____ RECORDS FOR THIS TASK

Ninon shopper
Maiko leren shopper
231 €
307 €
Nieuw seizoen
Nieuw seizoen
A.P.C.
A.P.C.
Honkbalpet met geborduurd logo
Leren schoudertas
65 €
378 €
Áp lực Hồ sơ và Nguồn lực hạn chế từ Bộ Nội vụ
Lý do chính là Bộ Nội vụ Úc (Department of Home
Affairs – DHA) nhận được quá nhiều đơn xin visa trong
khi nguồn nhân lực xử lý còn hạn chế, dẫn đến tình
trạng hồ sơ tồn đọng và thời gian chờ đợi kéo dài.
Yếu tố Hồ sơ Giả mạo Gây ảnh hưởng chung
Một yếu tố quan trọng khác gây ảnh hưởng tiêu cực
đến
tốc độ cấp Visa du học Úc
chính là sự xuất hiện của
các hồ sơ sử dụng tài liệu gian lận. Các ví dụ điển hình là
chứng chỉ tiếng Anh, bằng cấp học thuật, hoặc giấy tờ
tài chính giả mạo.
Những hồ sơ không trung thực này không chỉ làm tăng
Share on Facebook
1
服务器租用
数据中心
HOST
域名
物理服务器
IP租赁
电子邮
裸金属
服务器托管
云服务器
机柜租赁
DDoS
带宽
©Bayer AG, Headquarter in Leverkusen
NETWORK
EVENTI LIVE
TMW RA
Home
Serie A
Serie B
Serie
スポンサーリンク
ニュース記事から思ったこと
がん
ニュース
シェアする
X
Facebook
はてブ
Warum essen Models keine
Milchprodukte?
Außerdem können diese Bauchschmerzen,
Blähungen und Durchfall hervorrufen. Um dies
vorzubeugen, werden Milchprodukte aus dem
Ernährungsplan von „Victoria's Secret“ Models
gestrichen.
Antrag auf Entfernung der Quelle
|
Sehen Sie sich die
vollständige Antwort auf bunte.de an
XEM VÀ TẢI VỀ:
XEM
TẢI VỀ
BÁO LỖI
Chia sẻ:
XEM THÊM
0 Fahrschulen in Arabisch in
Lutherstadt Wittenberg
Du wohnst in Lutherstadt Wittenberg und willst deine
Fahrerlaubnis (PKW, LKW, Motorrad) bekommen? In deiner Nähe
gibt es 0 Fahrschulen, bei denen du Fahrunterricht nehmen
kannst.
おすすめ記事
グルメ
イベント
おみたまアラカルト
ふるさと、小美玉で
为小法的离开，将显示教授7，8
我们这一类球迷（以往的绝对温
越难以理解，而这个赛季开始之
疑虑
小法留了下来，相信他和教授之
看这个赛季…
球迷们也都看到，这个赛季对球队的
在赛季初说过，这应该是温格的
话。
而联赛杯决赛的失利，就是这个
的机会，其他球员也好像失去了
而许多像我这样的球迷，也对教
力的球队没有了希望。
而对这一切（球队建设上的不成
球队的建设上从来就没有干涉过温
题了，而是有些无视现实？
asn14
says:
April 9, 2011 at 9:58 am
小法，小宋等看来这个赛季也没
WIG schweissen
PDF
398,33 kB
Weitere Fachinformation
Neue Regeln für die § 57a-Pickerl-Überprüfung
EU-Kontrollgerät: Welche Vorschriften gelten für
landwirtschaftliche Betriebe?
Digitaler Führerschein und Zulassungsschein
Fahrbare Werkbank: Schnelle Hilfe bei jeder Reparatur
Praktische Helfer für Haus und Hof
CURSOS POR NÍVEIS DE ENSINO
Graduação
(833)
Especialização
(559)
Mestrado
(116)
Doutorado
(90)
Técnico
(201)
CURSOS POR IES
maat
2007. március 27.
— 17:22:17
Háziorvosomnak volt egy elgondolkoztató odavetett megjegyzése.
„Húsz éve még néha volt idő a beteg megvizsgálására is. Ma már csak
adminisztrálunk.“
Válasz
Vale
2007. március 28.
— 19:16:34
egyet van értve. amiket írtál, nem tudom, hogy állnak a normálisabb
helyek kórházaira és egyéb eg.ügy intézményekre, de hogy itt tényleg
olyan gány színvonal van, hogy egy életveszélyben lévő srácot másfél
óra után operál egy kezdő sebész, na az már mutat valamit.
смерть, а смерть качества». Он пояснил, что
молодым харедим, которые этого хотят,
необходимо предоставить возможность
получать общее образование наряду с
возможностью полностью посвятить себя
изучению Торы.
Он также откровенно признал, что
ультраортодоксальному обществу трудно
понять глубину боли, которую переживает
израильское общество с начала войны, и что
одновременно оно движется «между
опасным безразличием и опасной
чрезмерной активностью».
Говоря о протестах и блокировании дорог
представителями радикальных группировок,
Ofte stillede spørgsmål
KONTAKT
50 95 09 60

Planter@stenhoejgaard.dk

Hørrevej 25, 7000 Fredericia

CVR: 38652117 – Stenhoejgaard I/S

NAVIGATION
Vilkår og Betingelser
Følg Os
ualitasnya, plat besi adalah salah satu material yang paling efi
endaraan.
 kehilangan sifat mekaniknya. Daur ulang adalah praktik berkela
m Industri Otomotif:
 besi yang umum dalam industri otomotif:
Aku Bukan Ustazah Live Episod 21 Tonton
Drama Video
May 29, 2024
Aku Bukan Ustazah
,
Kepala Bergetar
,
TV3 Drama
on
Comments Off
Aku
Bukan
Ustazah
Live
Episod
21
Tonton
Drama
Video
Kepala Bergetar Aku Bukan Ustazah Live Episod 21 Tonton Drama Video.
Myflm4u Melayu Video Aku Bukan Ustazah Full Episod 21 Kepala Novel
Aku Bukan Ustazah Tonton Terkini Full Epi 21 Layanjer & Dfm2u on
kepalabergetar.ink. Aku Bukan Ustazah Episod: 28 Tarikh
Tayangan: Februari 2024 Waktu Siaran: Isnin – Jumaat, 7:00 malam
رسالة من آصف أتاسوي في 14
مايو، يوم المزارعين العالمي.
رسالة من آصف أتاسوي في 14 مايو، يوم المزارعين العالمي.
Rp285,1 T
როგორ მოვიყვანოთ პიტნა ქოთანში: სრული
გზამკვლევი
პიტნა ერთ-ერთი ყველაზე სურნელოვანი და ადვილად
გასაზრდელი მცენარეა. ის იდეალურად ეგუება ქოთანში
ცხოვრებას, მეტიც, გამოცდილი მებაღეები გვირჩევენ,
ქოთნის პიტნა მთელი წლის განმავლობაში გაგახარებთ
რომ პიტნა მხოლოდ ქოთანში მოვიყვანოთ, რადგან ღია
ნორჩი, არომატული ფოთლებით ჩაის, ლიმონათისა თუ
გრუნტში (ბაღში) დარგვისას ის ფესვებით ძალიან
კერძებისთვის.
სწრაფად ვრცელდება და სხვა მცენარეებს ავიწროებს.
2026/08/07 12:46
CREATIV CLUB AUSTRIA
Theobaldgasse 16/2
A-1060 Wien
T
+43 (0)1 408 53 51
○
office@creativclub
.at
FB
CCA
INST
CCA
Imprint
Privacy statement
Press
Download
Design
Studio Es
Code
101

________

→ EXERCISE AIM: Look through the entries above, find each line containing "Tonton", and copy it.

→ FINAL ANSWER:
Aku Bukan Ustazah Live Episod 21 Tonton
Tonton
Kepala Bergetar Aku Bukan Ustazah Live Episod 21 Tonton Drama Video.
Aku Bukan Ustazah Tonton Terkini Full Epi 21 Layanjer & Dfm2u on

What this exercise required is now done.